Jake Van Meter
What qualities define a student–or anyone else for that matter–as successful? Take Jake Van Meter. He’s smart, sociable and possesses a fine sense of humor. He’s just a few courses away from earning his associate’s degree. And with three others, he has challenged the state of Maine to provide alternate housing opportunities for people with disabilities.
Van Meter, 27, also has cerebral palsy, a disorder that affects his speech and motor skills. With the help and encouragement of his mother, Linda Elliott, the disorder has not kept him from pursuing his goals. Today, Van Meter lives in a nursing home, a situation he hopes to change for himself and for others like him who have signed on to the class-action lawsuit filed in US District Court.

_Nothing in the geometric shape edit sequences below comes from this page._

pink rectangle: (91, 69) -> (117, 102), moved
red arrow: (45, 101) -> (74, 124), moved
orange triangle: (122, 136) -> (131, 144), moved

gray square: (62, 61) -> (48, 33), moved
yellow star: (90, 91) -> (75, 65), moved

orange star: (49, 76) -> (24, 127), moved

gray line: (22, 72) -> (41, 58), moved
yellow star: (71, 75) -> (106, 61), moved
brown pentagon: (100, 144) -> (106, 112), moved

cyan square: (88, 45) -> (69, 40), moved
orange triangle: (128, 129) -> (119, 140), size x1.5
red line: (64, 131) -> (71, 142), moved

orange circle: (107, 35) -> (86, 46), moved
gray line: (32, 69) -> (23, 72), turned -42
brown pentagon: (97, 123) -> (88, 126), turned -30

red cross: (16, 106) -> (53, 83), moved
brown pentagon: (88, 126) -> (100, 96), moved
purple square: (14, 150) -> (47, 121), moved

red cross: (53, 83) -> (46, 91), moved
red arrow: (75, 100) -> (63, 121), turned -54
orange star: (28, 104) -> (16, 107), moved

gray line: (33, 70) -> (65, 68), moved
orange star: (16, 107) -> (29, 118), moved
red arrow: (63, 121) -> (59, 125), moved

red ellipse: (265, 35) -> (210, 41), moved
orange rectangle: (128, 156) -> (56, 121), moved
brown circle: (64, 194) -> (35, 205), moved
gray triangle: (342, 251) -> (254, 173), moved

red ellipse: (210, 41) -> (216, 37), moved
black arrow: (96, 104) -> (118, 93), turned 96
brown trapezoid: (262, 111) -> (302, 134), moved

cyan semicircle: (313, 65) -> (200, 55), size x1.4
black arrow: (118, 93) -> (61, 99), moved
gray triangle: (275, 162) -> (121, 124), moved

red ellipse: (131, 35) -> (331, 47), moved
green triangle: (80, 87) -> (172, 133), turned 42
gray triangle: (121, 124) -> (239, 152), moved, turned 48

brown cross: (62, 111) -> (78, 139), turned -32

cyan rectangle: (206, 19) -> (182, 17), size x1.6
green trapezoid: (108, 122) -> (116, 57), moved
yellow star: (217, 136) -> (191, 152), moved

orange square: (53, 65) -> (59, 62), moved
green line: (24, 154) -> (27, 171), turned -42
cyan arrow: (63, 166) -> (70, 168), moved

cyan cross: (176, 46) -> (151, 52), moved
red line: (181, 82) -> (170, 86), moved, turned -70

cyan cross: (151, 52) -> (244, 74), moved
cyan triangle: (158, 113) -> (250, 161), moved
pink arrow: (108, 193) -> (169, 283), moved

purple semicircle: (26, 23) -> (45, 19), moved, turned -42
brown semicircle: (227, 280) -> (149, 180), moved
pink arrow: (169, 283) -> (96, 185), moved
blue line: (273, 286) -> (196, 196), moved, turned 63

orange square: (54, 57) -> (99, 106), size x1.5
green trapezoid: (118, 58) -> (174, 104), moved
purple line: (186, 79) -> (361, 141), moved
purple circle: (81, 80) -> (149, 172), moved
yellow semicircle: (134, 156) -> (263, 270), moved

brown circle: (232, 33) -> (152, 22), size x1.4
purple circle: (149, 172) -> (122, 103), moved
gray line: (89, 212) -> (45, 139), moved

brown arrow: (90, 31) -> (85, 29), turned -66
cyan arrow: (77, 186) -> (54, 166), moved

Van Meter attends classes at University College at Ellsworth, part of the Hancock County Higher Education Center. According to Bonnie Sparks, Director of the center, Van Meter’s sense of humor and trust in others have enriched that center’s community and helped to deepen its staff’s understanding of what it means to offer access to college.

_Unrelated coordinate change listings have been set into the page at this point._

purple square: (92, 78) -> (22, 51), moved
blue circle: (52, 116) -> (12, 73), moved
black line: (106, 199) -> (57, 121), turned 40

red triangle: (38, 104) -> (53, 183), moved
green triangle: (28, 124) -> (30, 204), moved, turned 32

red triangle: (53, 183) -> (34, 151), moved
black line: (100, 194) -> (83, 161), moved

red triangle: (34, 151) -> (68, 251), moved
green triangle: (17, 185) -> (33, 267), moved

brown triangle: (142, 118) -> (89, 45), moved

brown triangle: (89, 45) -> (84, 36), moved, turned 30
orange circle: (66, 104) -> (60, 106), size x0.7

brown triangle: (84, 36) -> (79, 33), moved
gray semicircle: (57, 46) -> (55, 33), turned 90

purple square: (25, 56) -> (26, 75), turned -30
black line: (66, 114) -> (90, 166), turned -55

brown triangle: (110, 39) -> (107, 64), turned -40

“Jake’s determination challenges me to be a constant champion of access to a college education for all people,” Sparks says. “He has taught me that the most difficult barriers are often not the most obvious. In the classroom, virtual or onsite, Jake is the gold standard for engagement; he challenges us as educators to consider how we teach, how students learn and how we assess that learning.”
The non-traditional student body at the center offers an acceptance of differences often not found on a traditional campus.

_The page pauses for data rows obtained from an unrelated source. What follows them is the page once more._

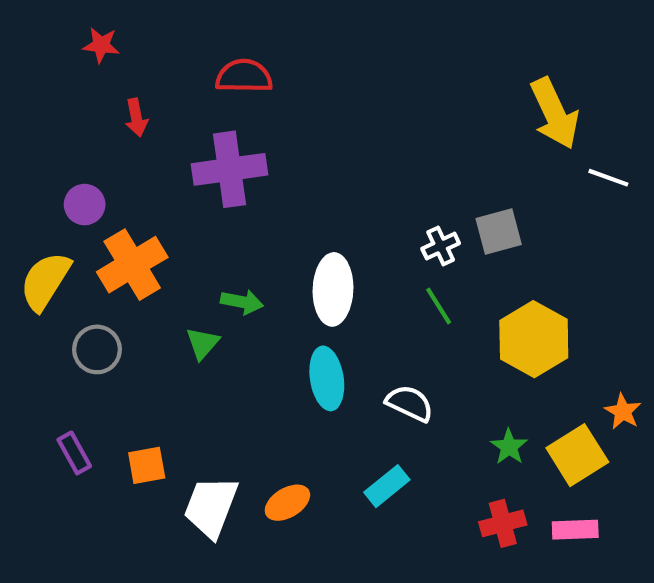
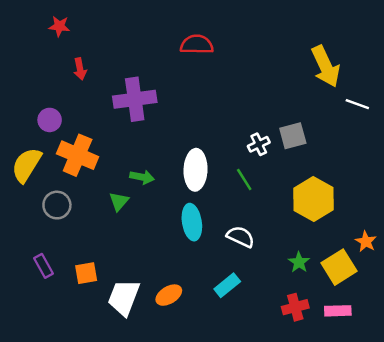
red semicircle: (244, 76) -> (197, 45), moved
orange cross: (132, 265) -> (78, 155), turned -36
green line: (439, 306) -> (244, 180), moved

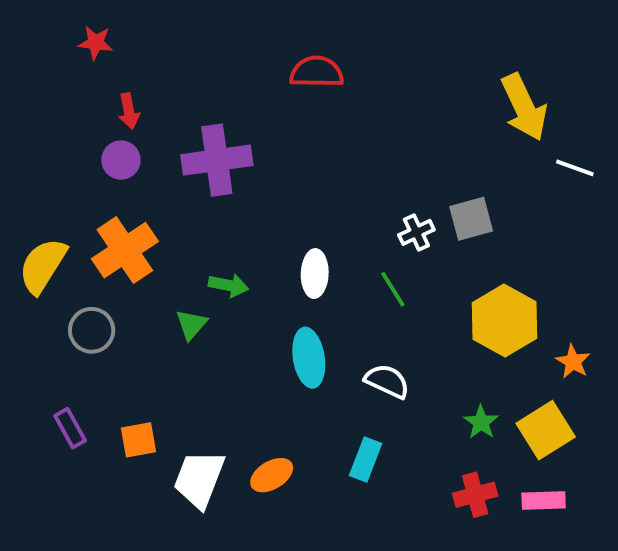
purple circle: (50, 120) -> (121, 160), moved
orange cross: (78, 155) -> (125, 250), turned 33
white ellipse: (196, 170) -> (315, 274), size x0.7
orange star: (366, 242) -> (573, 362), moved
cyan rectangle: (227, 285) -> (366, 459), turned -30

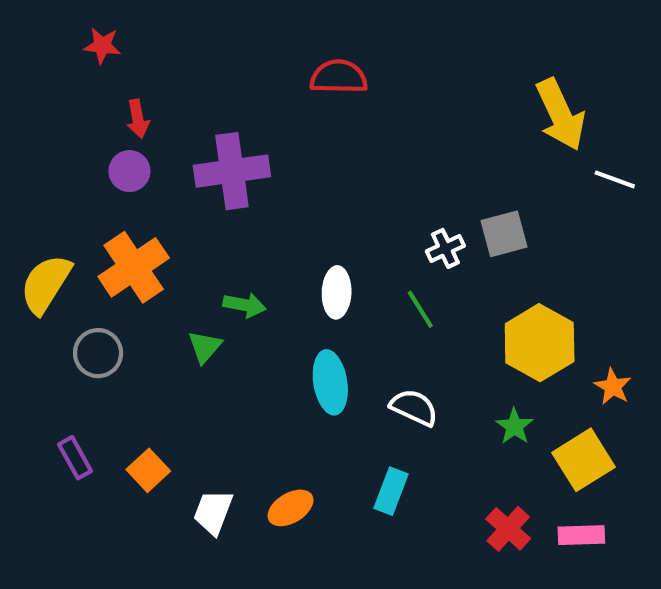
green star: (481, 422) -> (514, 426), moved
orange square: (139, 440) -> (148, 470), turned -33
white trapezoid: (199, 479) -> (213, 512), size x0.7
red cross: (475, 495) -> (508, 529), turned -33

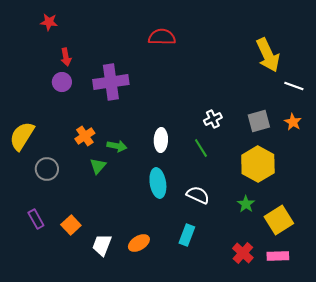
gray square: (504, 234) -> (259, 121), moved
orange cross: (134, 267) -> (85, 136), moved, size x0.6
orange star: (613, 387) -> (293, 122), moved

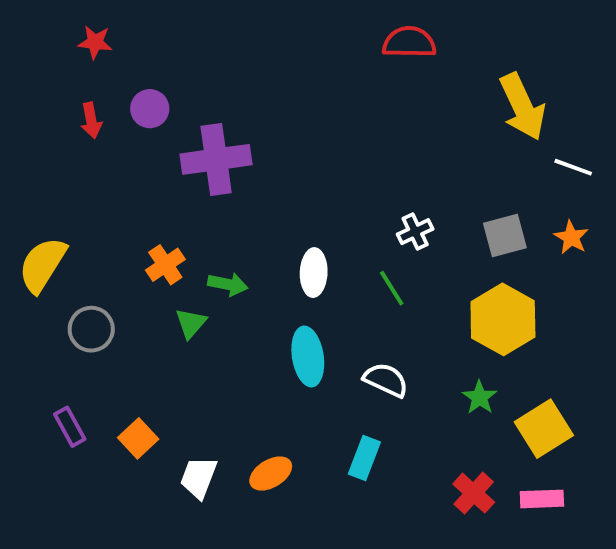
red semicircle: (162, 37) -> (409, 42), moved
red arrow: (66, 57) -> (91, 120), moved
purple circle: (62, 82) -> (150, 109), moved

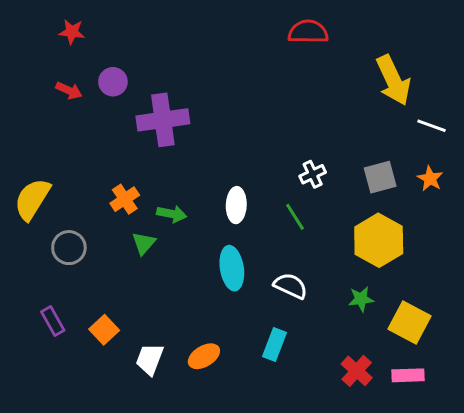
red arrow: (91, 120) -> (69, 91), turned -55
green star: (480, 397) -> (361, 299), turned 30
yellow square: (544, 429) -> (409, 322), turned -30

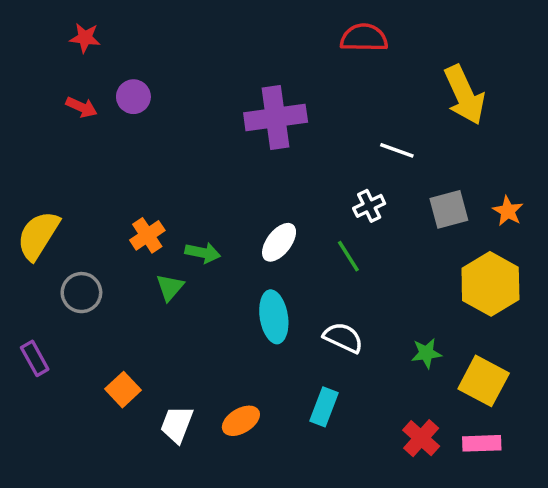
purple cross: (163, 120) -> (276, 117), moved
white line: (432, 126) -> (397, 150), moved
white ellipse: (236, 205) -> (279, 242), turned 36
yellow hexagon: (379, 240) -> (490, 284), moved
purple rectangle: (53, 321) -> (35, 358), moved

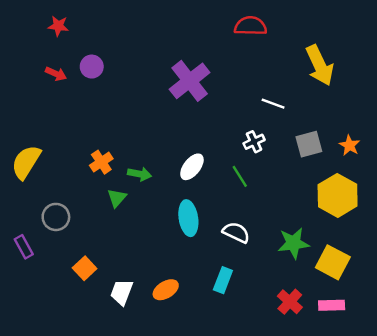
purple cross: (276, 117) -> (190, 81), turned -30
gray circle: (81, 293) -> (56, 217), moved
green star: (426, 353) -> (293, 243), size x1.5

“It’s a good environment for Jake,” Elliott said. “There is a kind of bonding that goes on among students there.”
Van Meter has sampled the range of course modalities –ITV, online and on-site. He has four classes left in his associate’s degree program in Mental Health and Human Services, but he may complete the six courses needed to earn the certificate as well.
Elliott hopes that after graduation improved communication devices will allow her son to get employment in his field. She knows that his experiences learning to make independent decisions and insisting on equality in dealing with caregivers are valuable skills in and of themselves and make Jake uniquely qualified to help others like himself find a measure of independence.
“Being disabled and dependent is not a situation anyone wants to be in,” said Elliott.